Qui aime bien châtie bien. Et on aime tant l’UFC qu’il est doux euphémisme de dire que les dernières cartes nous ont grave laissés sur notre faim. À ainsi multiplier les events dans tous les sens (de façon à quasiment en avoir un tous les week-ends), l’organisation se voit forcément obligée d’en proposer certains qui ne lui font pas honneur. Situation peut-être – en partie, du moins – sur le point de se voir régulée à travers la purge drastique en train d’être effectuée parmi le cheptel des combattants. Mais il s’agit d’un autre débat.
Ce préambule afin d’expliquer en quoi la soirée de samedi se présente comme évènement à plus d’un titre. Celle-ci se montrant si relevée que quasiment chaque combat des cartes principale ET préliminaire pourrait prétendre être main event de n’importe quel Fight Night. Penser que le grand Dominick Cruz en personne se retrouve relégué parmi les prélims donnant une assez bonne idée du niveau de l’ensemble.
Et comme si ce n’était pas suffisant, outre les pointures présentes, l’UFC 259 propose rien moins que TROIS championnats du monde. Soit potentiellement trois fois vingt-cinq minutes de spectacle dément qui nous rappellent pourquoi on apprécie tant la discipline.

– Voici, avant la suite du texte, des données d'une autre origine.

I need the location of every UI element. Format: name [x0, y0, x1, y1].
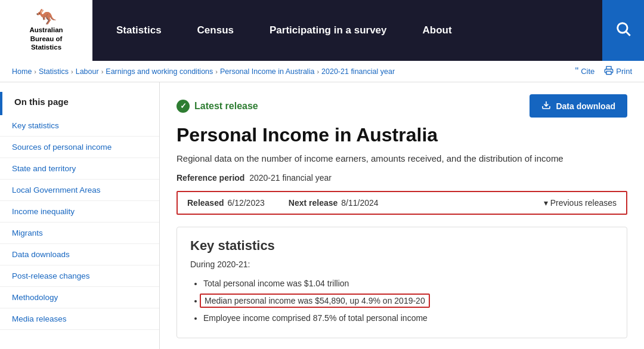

Petr Yan vs Aljamain Sterling ou la parfaite opposition de styles
Commençant par l’ordre dans lequel ils sont présentés, le troisième fight de la main card est également celui qui propose peut-être l’intrigue la moins évidente à appréhender. Et se voit, du coup, le plus difficile à pronostiquer. Tellement que, fait suffisamment rare pour être signalé, les bookmakers donnent (pour l’instant) des côtes strictement égalitaires concernant les deux combattants.
Vont ainsi se voir opposés le champion en titre des 135 lbs, le russe Petr Yan et son contender numéro 1, le jamaïcain Aljamain Sterling. Dans ce qui constitue rien moins que la confrontation la plus intéressante de cette catégorie de feu (qui, rappelons-le, rassemble des calibres tels que José Aldo, Cody Garbrandt, Cory Sandhagen, Marlon Moraes, Chito Vera, Sean O’Malley, Dominick Cruz et on passe. Ceci, sans même évoquer le prochain retour de TJ Dillashaw). Combat absolument passionnant de par par l’opposition presque caricaturale des styles en présence.
À ma gauche, Petr Yan, pensionnaire du Tiger Muay Thai, propose un stricking pied-poings qui lui a permis de laver sa division. Proposant un jeu qu’on pourrait qualifier de « passivement agressif ». Il reste généralement prudent en début de combat, passant un ou deux rounds à jauger l’adversaire tout en le laissant se fatiguer. Avant de passer à l’offensive grâce à des frappes chirurgicales qui finissent par déborder qui se trouve en face de lui. Rien de flamboyant à première vue mais aucune faiblesse dans son arsenal. L’homme exhale une froide brutalité qui lui permet de ne jamais déjouer, terminant ses adversaires sans passion particulière mais avec la satisfaction du travail correctement accompli.
L’inverse presque absolu d’un Aljamain Sterling aussi extraverti en dehors de la cage que dedans. Lutteur aguerri, s’entraînant sous la direction de Matt Serra et Ray Longo, il offre un style fluide, versatile, explosif. Son allonge de 1m80 (surprenante pour sa catégorie) lui permet de maintenir l’adversaire à distance avant d’impitoyablement l’amener au sol pour l’y finaliser.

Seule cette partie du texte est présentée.